Crucifixion and Social Status

Although the Roman Empire would later become the ultimate Christian authority, this would not prevent them from condoning the persecution of its founder. Indeed, this method of persecution as it was administered to Jesus Christ was actually a routine form of punishment reserved primarily for slaves, rebels, pirates or any enemy or criminal deemed especially dangerous or hated by Roman officials.

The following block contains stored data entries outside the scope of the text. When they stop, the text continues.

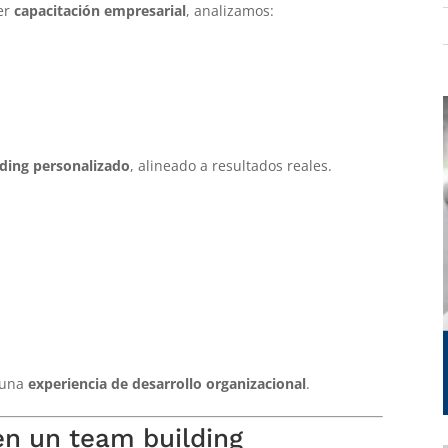
ier
capacitación empresarial
, analizamos:
ding personalizado
, alineado a resultados reales.
n una
experiencia de desarrollo organizacional
.
en un team building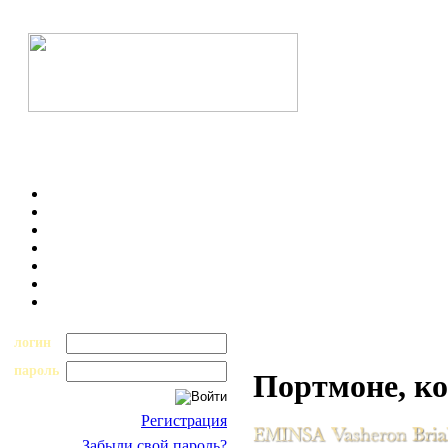
логин
пароль
Портмоне, к
Регистрация
Забыли свой пароль?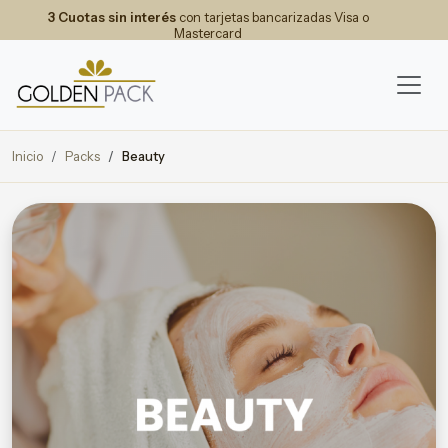
3 Cuotas sin interés
con tarjetas bancarizadas Visa o
Mastercard
Inicio
Packs
Beauty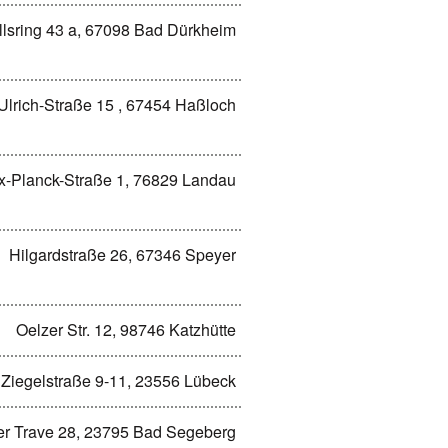
lsring 43 a, 67098 Bad Dürkheim
 Ulrich-Straße 15 , 67454 Haßloch
-Planck-Straße 1, 76829 Landau
Hilgardstraße 26, 67346 Speyer
Oelzer Str. 12, 98746 Katzhütte
Ziegelstraße 9-11, 23556 Lübeck
er Trave 28, 23795 Bad Segeberg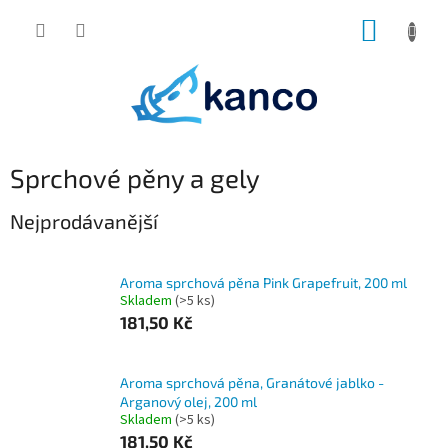
Přejít
NÁKUP
na
obsah
KOŠÍK
Sprchové pěny a gely
Nejprodávanější
Aroma sprchová pěna Pink Grapefruit, 200 ml
Skladem
(>5 ks)
181,50 Kč
Aroma sprchová pěna, Granátové jablko -
Arganový olej, 200 ml
Skladem
(>5 ks)
181,50 Kč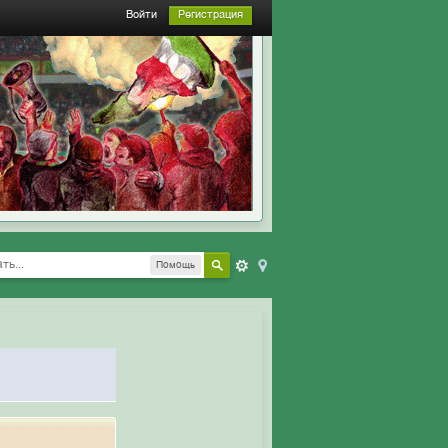
Войти
Регистрация
Помощь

The practice was generally not performed on Roman citizens unless they were convicted of a major crime against the state, such as treason. Jewish high-ranking officials were usually exempted from the practice, Josephus does mention a few of these cases. However, these were most likely performed as a means of signifying the loss of honor. Because of these specific designations, death by crucifixion was considered particularly shameful.

The Act of Crucifixion

Crucifixion was an especially brutal method of execution, as it usually involved days of slow, tortuous suffocation before death. The body was then left to be eaten by birds. Leaving the body in this manner was considered a further punishment to the victim, as he was often denied formal burial. In this way, the crucifixion served not only as a means of punishment, but also as a way of displaying the social status of a supposed criminal. Roman authorities sometimes broke the legs of the criminal prior to death in order to hasten the process and reduce the duration of the pain.

Prior to being crucified, the criminal would typically be beaten in order to release a large amount of blood and put the body into a state of shock. The carrying of the cross itself – as is depicted in the New Testament’s account of the Stations of the Cross – was also a part of the procedures, although historians say that criminals were more often forced to carry just the horizontal beam, and not the entire cross.

The victim was then stripped naked and ‘nailed’ to the cross, using five to seven-inch long iron spikes. Indeed, beyond the theological testimonials to this effect, archeologists have uncovered evidence of the ritual. In 1968 a heal bone pierced by a nail was found that dated back to first century Jerusalem.